Mi ricordo pure di Monte Piano che si erge come una enorme piramide; e dalla cui cima, assicurava Don Pasquale, si vede il Vesuvio ed il mare.
Il ritorno da Segni compivamo a cavallo per diciotto miglia fino a Velletri; ed a me toccava star in groppa dietro a Don Pasquale, arrotando il naso sulla schiena di lui.

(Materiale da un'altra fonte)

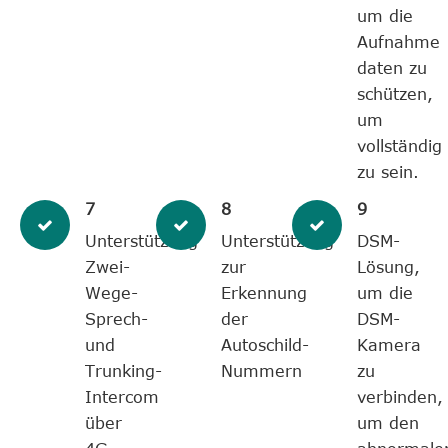
um die
Aufnahme
daten zu
schützen,
um
vollständig
zu sein.
7
8
9
Unterstützung
Unterstützung
DSM-
Zwei-
zur
Lösung,
Wege-
Erkennung
um die
Sprech-
der
DSM-
und
Autoschild-
Kamera
Trunking-
Nummern
zu
Intercom
verbinden,
über
um den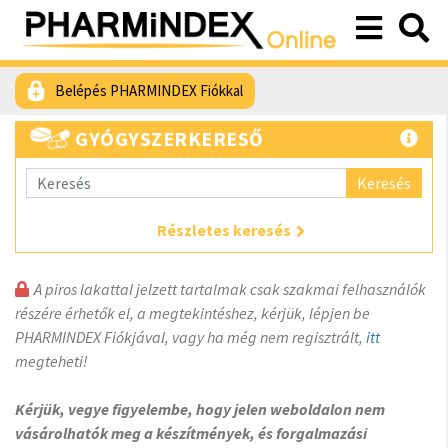
Belépés PHARMINDEX Fiókkal
GYÓGYSZERKERESŐ
Keresés
Részletes keresés
A piros lakattal jelzett tartalmak csak szakmai felhasználók
részére érhetők el, a megtekintéshez, kérjük, lépjen be
PHARMINDEX Fiókjával, vagy ha még nem regisztrált,
itt
megteheti!
Kérjük, vegye figyelembe, hogy jelen weboldalon nem
vásárolhatók meg a készítmények, és forgalmazási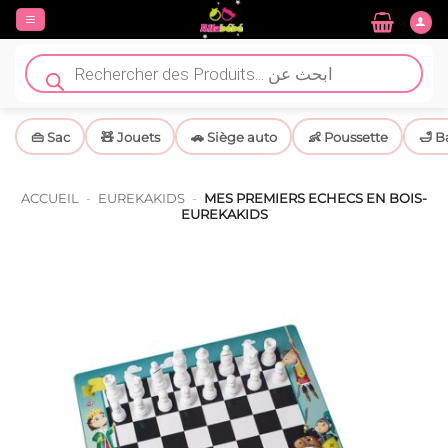
Passer
au
contenu
Recherche
de
produits
👜 Sac
🧸 Jouets
🚗 Siège auto
👶 Poussette
🛁 B
ACCUEIL
-
EUREKAKIDS
-
MES PREMIERS ECHECS EN BOIS-
EUREKAKIDS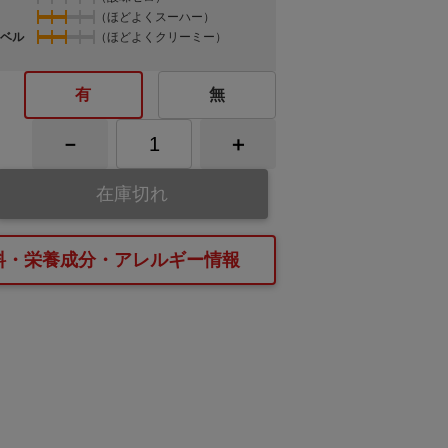
（ほどよくスーハー）
ベル
（ほどよくクリーミー）
有
無
在庫切れ
料・栄養成分・アレルギー情報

Se ripenso alla mia infanzia, la rivedo invasa dalla malinconia. Sentivo che non era stata, dai fratelli maggiori, salutata con gioia la madre incinta di me. Appena acquistato l’uso della ragione, sentii che c’era qualcosa di meglio della educazione che ci davano, della religione che ci volevano inculcare, alla quale non ho mai creduto. A confessarmi obbligato, mai l’ho fatto in buona fede; mai ho temuto l’inferno, mai ho sperato di vedere un angelo. Tutta la mole di una religione, che si presenta col Dio uno e trino, la Madre Vergine e Cristo in carne ed ossa dentro l’ostia e si fa trangugiare, legioni infinite di angeli, di cherubini, di serafini, ecc. e l’innumerevole schiera dei santi, dei patriarchi, non poteva entrar nella mia povera mente; la quale ripiegata in se stessa per i poco buoni trattamenti, non sentiva che la verità. E sentiva che questa religione era una specie di Ancora rugginosa e spuntata, ferro battuto da un popolo in decadenza. Naturalmente io non aveva, allora, formulato nella mente queste idee, ma era quel che confusamente provava un giovinetto allo stato naturale, che cercava il suo avvenire.

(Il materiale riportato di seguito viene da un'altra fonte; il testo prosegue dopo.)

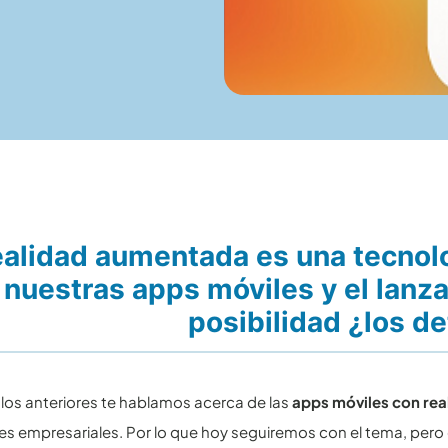
ealidad aumentada es una tecnol
 nuestras apps móviles y el lan
posibilidad ¿los de
ulos anteriores te hablamos acerca de las
apps móviles con real
es empresariales. Por lo que hoy seguiremos con el tema, pero 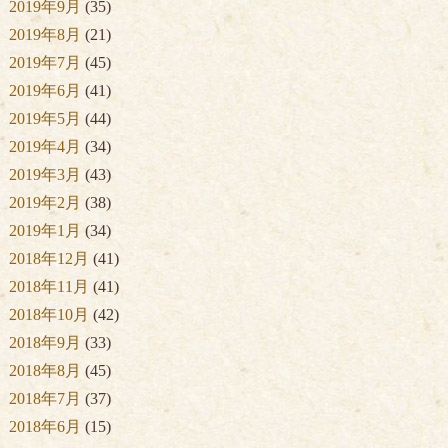
2019年9月
(35)
2019年8月
(21)
2019年7月
(45)
2019年6月
(41)
2019年5月
(44)
2019年4月
(34)
2019年3月
(43)
2019年2月
(38)
2019年1月
(34)
2018年12月
(41)
2018年11月
(41)
2018年10月
(42)
2018年9月
(33)
2018年8月
(45)
2018年7月
(37)
2018年6月
(15)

Io mi rammento di una gran tristezza che mi possedeva. Solo la campagna e la musica mi trasportavano e mi commovevano in modo da farmi piangere. Di musica io ne aveva della eccellente in casa, la migliore che si facesse in Roma; poichè mio fratello Paolo era uno dei primi pianisti e buon compositore, Don Pasquale suonava il violoncello, Don Mauro Liberatore, monaco benedettino, il flauto, un altro, benedettino, di cui non ricordo il nome, la viola, mio fratello Giuseppe il flauto ed il mandolino. Venivano, pure, a far musica in casa nostra, cantanti come Cacurri e Cocolini che ebbero, in seguito gran successo sui teatri. E vi veniva anche, a suonarvi il violino, Monsignor Morichini che venne, poi, innalzato alla porpora cardinalizia. Quantunque non ammesso nella sala, io rimaneva in estasi nell’anticamera; e, quando mi riusciva di scivolar inosservato dentro la sala, ero al colmo della felicità.
Più tardi i quadri di concerti del Giorgione mi han rammentata quell’epoca, facendo parte nei concerti in casa mia anche la moglie del mio fratello maggiore, Antonio, la quale era una Armellini, una delle più belle e più colte donne di Roma.

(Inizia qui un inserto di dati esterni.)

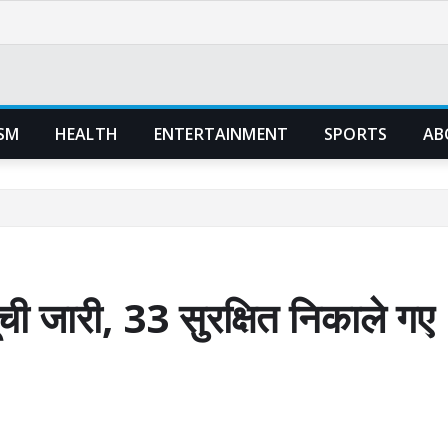
SM
HEALTH
ENTERTAINMENT
SPORTS
AB
ची जारी, 33 सुरक्षित निकाले गए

Anche ricordo che, andando nei giorni di festa alla Cappella Sistina, mentre vi si faceva musica antica, ho pianto nell’ascoltarla, guardando le pitture che decoran tal gran monumento.
Tornando un giorno a casa, dal Vaticano, Don Mauro Liberatore mi domandò quali pitture più mi fosser piaciute ed io risposi:
— Quelle di Pinturicchio.
Da quel giorno, per scherno, mi imposero il nome di Pinturicchio. Bisogna sapere che, a quell’epoca, questo pittore era tenuto in dispregio; quasi non si sapeva esistesse l’appartamento Borgia. Posso vantarmi di esser stato, in seguito, uno dei primi a richiamar l’attenzione su quel monumento, un dei perfetti che esistano.
Verso quel tempo là, per la prima volta, infierì in Roma il colèra. Era il 1837, io avea undici anni e mi sono rimaste impresse le spaventose scene, specialmente di notte, quando si vedeva il chiarore delle torce a vento, e, tra il lento cigolìo dei carri, si sentiva la lugubre voce dei becchini gridare:
— Chi ha morti?
Nel vicino convento francescano il morbo mietè molte vittime; e quei miserandi cadaveri di frati eran presi per le spalle e per i piedi da due becchini che dondolandoli li gettavan di colpo sul carrettone. Di notte si sentivan pure, da Santa Sabina, i colpi di fucile con i quali si giustiziavano quelli che aveano spogliato i morti o ne aveano abusato.
Nella mia famiglia morì una vecchia domestica, che la serviva da quarant’anni e che, allora, tiranneggiava noi piccini.